This study investigated antibacterial effects of AgNPs on Gram-positive and Gram-negative bacteria and produced silver nanocomposites with appropriate antibacterial characteristics using solution blending. As previously stated, the present experimental study investigated use of AgNPs synthesized via chemical resuscitation method by assessing their MIC, MBC and inhibition zone against S. aureus, E.coli and Candida albicans, leading to decreases of food spoilage and enhancement of food shelf life. Moreover, their antimicrobial effects were studied as alternatives to antimicrobials. The aim of this study was to investigate antibacterial effects of AgNPs on Gram-negative and Gram-positive bacteria and produce silver nanocomposites with appropriate antibacterial characteristics using solution blending method.
- Materials and Methods
2.1. Synthesis and characterization of silver nanoparticles
The AgNPs were synthesized using chemical reduction method with sodium borohydride (NaBH4). Dynamic light scattering (DLS) verified the particle sizes within the desired range of 25-40 nm. The X-ray diffraction (XRD) analysis revealed crystal structure of the materials, while UV-VIS spectroscopy provided information on nanoparticle size and homogeneity. Additionally, scanning electron microscopy (SEM) visualized morphology of the synthesized nanoparticles.

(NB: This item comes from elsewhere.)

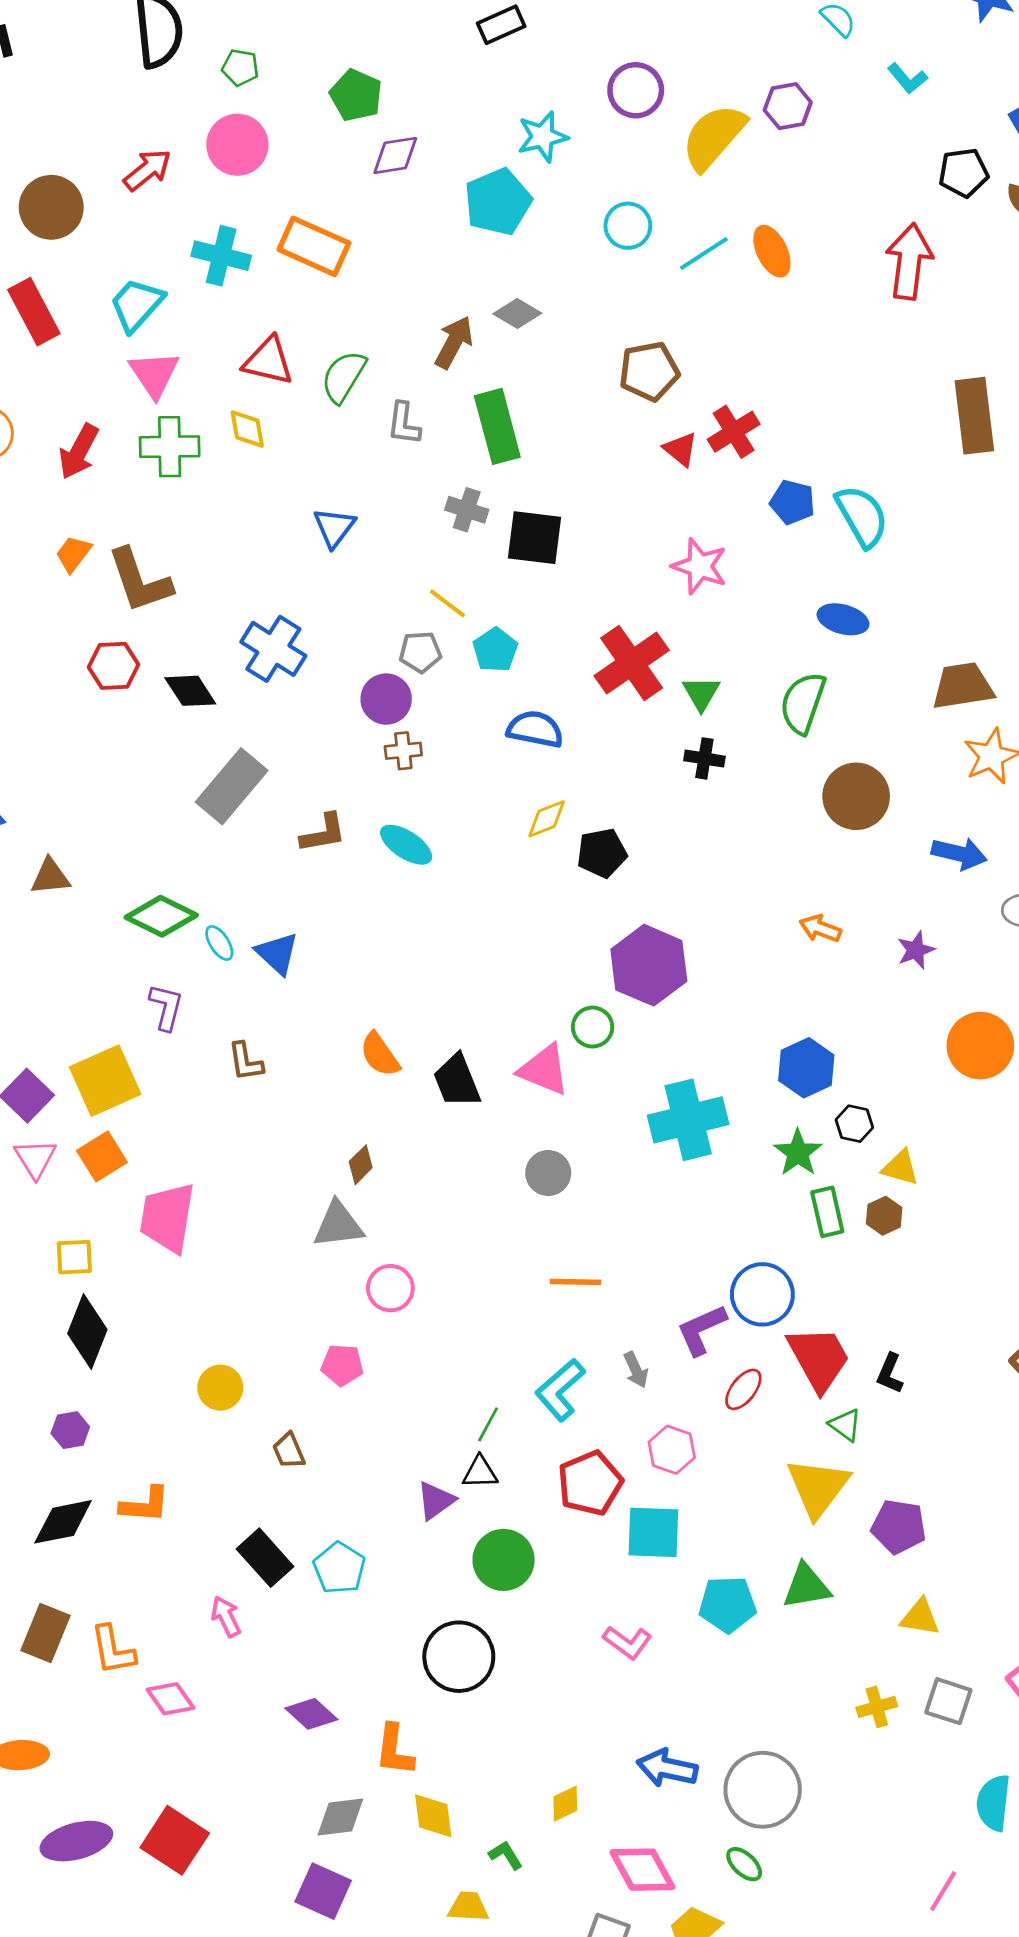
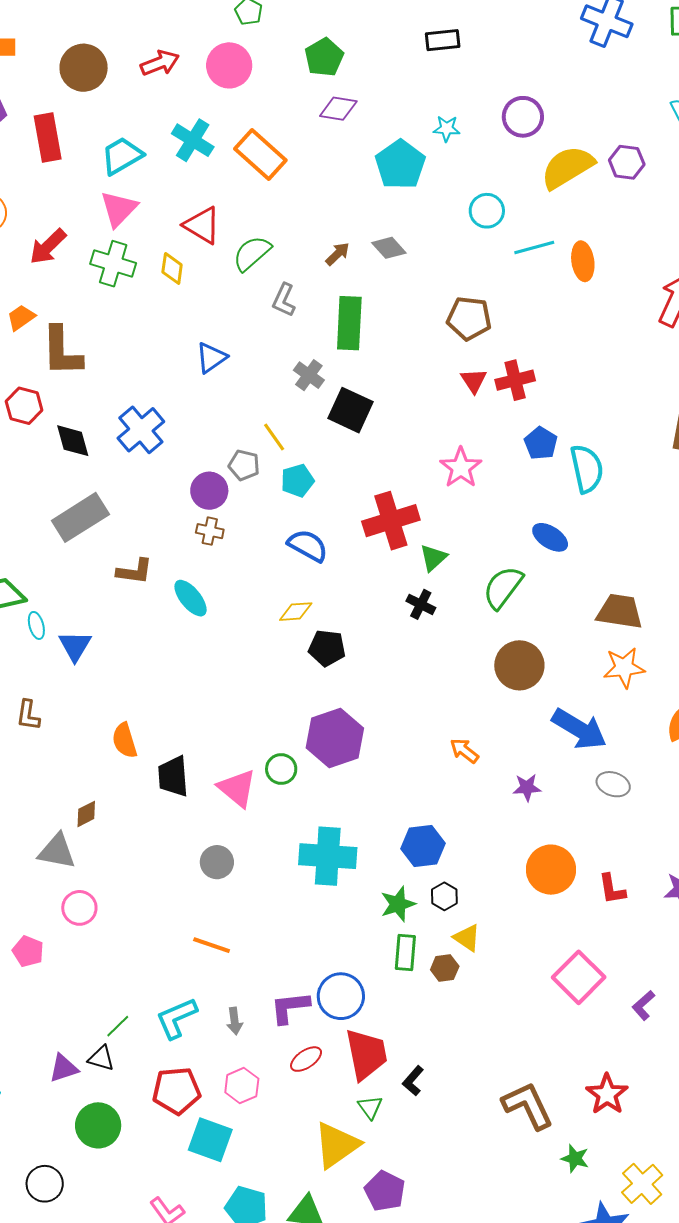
cyan star: (543, 137) -> (447, 129), size x0.7
cyan pentagon: (498, 202) -> (400, 165), turned -30
brown arrow: (454, 342) -> (338, 254), size x0.7
blue arrow: (959, 854) -> (579, 729), size x1.4
black circle: (459, 1657) -> (45, 1184), size x0.7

2.2. Antimicrobial activity assessment
Culture media and autoclaves were sterilized. Each experimental tube included 5 ml of culture media, 100 mg of bacteria/fungi and calculated concentrations of AgNPs. Triplicate experiments were carried out.

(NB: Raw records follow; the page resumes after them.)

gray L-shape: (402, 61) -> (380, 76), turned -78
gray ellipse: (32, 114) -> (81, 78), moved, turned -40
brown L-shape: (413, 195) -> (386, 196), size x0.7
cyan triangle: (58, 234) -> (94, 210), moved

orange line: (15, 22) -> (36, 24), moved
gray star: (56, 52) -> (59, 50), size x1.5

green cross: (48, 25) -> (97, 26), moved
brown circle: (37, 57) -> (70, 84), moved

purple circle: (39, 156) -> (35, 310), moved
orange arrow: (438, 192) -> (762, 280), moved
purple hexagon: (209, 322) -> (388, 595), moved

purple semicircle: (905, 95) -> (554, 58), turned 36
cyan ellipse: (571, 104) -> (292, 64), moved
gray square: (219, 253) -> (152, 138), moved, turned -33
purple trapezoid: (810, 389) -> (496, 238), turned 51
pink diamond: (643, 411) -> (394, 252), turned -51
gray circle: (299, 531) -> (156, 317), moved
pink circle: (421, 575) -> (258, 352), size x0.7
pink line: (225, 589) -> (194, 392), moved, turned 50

2.3. Minimum inhibitory concentration and minimum bactericidal concentration assessments
Microdilution assay in gamma tubes was used. Nutrient broth was used for S. aureus and E. coli and Sabouraud dextrose (SD) broth for C. albicans. Standardized inocula (100 μl) were added to the broths and incubated at 37 °C for 24 h. The MIC was assessed as the lowest concentration inhibiting visible growth. The MBC included plating 100-μl aliquots onto agar media (nutrient agar for bacteria and SD agar for fungi) and incubating at 37 °C for 24 h. Moreover, MBC was defined as the lowest concentration demonstrating no microbial growth or less than three colonies (99-99.5% killing).

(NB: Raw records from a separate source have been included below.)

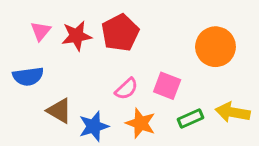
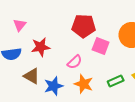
red pentagon: (120, 33) -> (84, 26), moved, turned 30
red star: (77, 36) -> (41, 47), moved
pink square: (167, 86) -> (101, 46), moved

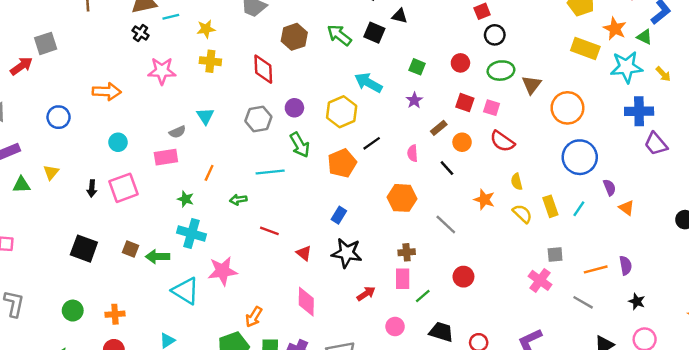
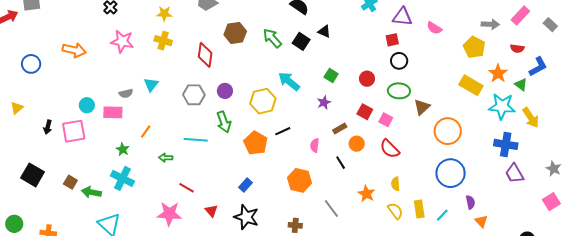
yellow arrow: (663, 74) -> (531, 118), size x1.5
cyan circle: (118, 142) -> (87, 105), moved
orange pentagon: (342, 163) -> (256, 143), turned -30
pink star: (223, 271) -> (169, 214), moved

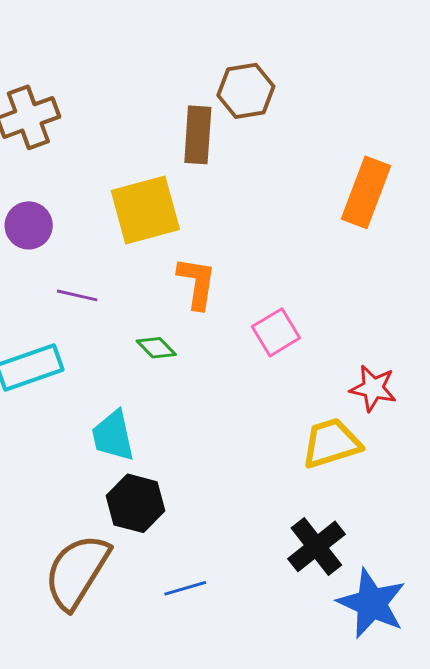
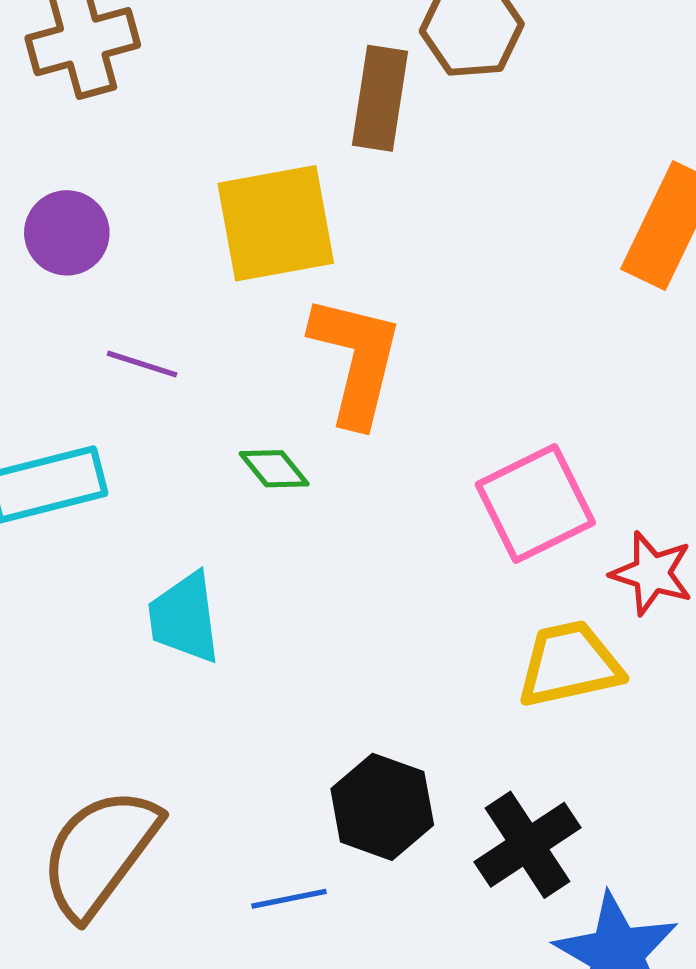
orange L-shape: (197, 283) -> (356, 360), size x1.4
pink square: (276, 332) -> (535, 503), moved, size x1.4
black hexagon: (135, 503) -> (382, 807), moved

2.4. Nanoparticle synthesis method
First, sodium borohydride was dissolved in water (ice bath) and mixed with polyvinylpyrrolidone (PVP). Silver nitrate solution was then added to the mixture, which changed the color from yellow to orange, brown and then black. This was then stirred quickly (~1500 rpm) at 50–60º C, which created clods. Drops of silver nitrate (0.001 M) were added to sodium borohydride (0.002 M) set in the ice bath, which changed color of the final product to yellow. This color became darker over time. To increase stability of the product, 1% PVP was added to the solution, which changed color of the product to pale orange-red. Concentration of the colloidal nanosilver was 6 mg.ml-1 and based on the UV-VIS assay, size of the particle was 25–40 nm. The quantity of PVP used for increasing stability was 3 mg.ml-1.
2.5. Nanocomposite production through solution blending
In brief, 500 ml of the polymer PVA were divided into five beakers with volume of 0.28, 0.42, 0.83, 1.67 and 2.5 ml. Then, AgNPs were added to 12.5 25, 50, 100 and 150 ml with a concentration of 6 mg.ml-1. These were stirred on a stirrer heater at 50 ºC for 24 h until volume of the solution reached 20 ml. The final product was poured into a Petri dish and set in the oven for 24 h to dry. Then, the final composite with similar thickness and appropriate level of flexibility was ready.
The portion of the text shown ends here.